The Vermont Attorney General’s Office has joined 33 other states in reaching a $438.5 million agreement in principle with JUUL Labs, resolving a two-year bipartisan investigation into the e-cigarette manufacturer’s marketing and sales practices. Under the terms of the agreement in principle, the State of Vermont will receive approximately $8 million over a period of six to ten years. In addition to the financial terms, the settlement would force JUUL to comply with strict injunctive terms severely limiting their marketing and sales practices, including refraining from marketing to youth.
“JUUL led the charge in reversing decades of progress in fighting nicotine addiction,” said Attorney General Susanne Young. “JUUL targeted young people, including children, in their advertising and product design. As a result, a generation of youth are newly addicted to nicotine – a crisis that is evident in schools across Vermont. This settlement is an important step in fighting this public health crisis, but there is still work to be done. Vermont is a leader in enforcing its consumer protection and tobacco laws, and we will continue to hold companies accountable for fueling the youth vaping crisis.”
JUUL was, until recently, the dominant player in the vaping market. The multistate investigation revealed that JUUL rose to this position by willfully engaging in an advertising campaign that appealed to youth, even though its e-cigarettes are both illegal for them to purchase and are unhealthy for youth to use. The investigation found that JUUL relentlessly marketed to underage users with launch parties, advertisements using young and trendy-looking models, social media posts, and free samples. It marketed a technology-focused, sleek design that could be easily concealed and sold its product in flavors known to be attractive to underage users. JUUL also manipulated the chemical composition of its product to make the vapor less harsh on the throats of the young and inexperienced users. To preserve its young customer base, JUUL relied on age verification techniques that it knew were ineffective.

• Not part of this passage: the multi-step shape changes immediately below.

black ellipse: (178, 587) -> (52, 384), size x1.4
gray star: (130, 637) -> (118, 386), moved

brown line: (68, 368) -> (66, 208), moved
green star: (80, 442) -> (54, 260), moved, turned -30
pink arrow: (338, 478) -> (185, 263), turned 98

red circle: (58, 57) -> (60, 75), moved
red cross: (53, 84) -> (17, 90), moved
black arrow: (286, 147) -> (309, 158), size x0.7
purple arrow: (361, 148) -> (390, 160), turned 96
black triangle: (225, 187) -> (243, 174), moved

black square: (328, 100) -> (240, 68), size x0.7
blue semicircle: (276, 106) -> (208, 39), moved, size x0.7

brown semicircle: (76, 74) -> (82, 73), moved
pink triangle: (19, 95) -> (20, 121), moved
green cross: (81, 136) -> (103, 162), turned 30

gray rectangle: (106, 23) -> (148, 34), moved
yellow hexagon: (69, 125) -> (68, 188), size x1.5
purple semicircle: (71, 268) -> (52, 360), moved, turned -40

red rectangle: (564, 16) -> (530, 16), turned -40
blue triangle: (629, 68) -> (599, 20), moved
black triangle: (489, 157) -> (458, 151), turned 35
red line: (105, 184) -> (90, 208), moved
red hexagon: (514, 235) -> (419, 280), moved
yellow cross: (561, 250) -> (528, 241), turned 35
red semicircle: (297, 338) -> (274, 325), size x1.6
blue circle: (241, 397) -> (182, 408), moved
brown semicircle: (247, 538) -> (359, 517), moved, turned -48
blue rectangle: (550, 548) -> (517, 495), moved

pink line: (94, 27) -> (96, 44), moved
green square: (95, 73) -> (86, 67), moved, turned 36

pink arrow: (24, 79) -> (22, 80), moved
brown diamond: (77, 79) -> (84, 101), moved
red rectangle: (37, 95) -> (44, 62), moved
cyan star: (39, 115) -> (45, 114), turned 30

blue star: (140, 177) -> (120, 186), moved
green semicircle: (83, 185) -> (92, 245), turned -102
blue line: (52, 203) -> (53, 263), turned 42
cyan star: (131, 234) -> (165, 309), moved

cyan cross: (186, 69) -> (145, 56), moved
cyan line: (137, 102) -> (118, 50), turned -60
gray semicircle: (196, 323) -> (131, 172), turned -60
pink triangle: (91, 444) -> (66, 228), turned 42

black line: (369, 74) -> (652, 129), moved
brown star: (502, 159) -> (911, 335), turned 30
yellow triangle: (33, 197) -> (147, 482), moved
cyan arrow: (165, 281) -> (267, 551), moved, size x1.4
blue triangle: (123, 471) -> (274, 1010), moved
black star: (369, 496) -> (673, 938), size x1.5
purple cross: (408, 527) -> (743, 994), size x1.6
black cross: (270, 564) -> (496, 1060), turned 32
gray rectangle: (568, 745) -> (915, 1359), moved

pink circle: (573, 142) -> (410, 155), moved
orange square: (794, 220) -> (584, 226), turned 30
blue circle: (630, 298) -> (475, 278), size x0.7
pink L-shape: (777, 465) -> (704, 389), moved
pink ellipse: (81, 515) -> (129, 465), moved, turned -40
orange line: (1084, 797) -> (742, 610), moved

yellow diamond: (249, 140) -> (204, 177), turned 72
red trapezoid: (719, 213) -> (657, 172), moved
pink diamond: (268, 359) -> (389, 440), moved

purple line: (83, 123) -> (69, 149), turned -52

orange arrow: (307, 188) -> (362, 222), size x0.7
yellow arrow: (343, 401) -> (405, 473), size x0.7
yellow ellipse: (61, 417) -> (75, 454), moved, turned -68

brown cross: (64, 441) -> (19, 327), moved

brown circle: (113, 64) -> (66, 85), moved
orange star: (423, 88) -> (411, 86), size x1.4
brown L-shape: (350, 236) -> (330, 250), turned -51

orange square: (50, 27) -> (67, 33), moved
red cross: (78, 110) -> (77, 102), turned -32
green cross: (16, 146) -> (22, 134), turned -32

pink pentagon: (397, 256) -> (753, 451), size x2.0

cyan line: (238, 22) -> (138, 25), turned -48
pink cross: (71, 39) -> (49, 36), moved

The investigation further revealed that JUUL’s original packaging was misleading in that it did not clearly disclose that it contained nicotine and implied that it contained a lower concentration of nicotine than it actually did. Consumers were misled to believe that consuming one JUUL pod was the equivalent of smoking one pack of combustible cigarettes. The company also misrepresented that its product was a smoking cessation device without FDA approval to make such claims.
The states are in the process of finalizing and executing the settlement documents, a process that takes approximately 3-4 weeks. The $438.5 million would be paid out over a period of six to ten years, with the amounts paid increasing the longer the company takes to make the payments. If JUUL chooses to extend the payment period up to ten years, the final settlement would reach $476.6 million. Both the financial and injunctive terms exceed any prior agreement JUUL has reached with states to date.
As part of the settlement, JUUL has agreed to refrain from:
- Youth marketing
- Funding education programs
- Depicting persons under age 35 in any marketing
- Use of cartoons and paid product placement
- Sale of brand name merchandise
- Sale of flavors not approved by FDA
- Allowing access to websites without age verification on landing page
- Representations about nicotine not approved by FDA
- Misleading representations about nicotine content
- Sponsorships/naming rights
- Advertising in outlets unless 85 percent audience is adult
- Advertising on billboards and public transportation
- Social media advertising (other than testimonials by individuals over the age of 35, with no health claims) and use of paid influencers
- Direct-to-consumer ads unless age-verified
- Free samples
The agreement with JUUL also includes sales and distribution restrictions, including where the product may be displayed/accessed in stores, online sales limits, retail sales limits, age verification on all sales, and a retail compliance check protocol. Under Vermont’s Delivery Sales Ban law, it is illegal to sell electronic cigarettes and related ‘vaping’ products over the internet to individual Vermont consumers. Since December 2020, the Attorney General’s Office has reached settlements with twenty-three online sellers of electronic cigarettes, totaling $833,750 in civil penalties.
Vermont is joined in the agreement in principle by the attorneys general of Alabama, Arkansas, Connecticut, Delaware, Georgia, Hawaii, Idaho, Indiana, Kansas, Kentucky, Maryland, Maine, Mississippi, Montana, North Dakota, Nebraska, New Hampshire, New Jersey, Nevada, Ohio, Oklahoma, Oregon, Puerto Rico, Rhode Island, South Carolina, South Dakota, Tennessee, Texas, Utah, Virginia, Wisconsin, and Wyoming.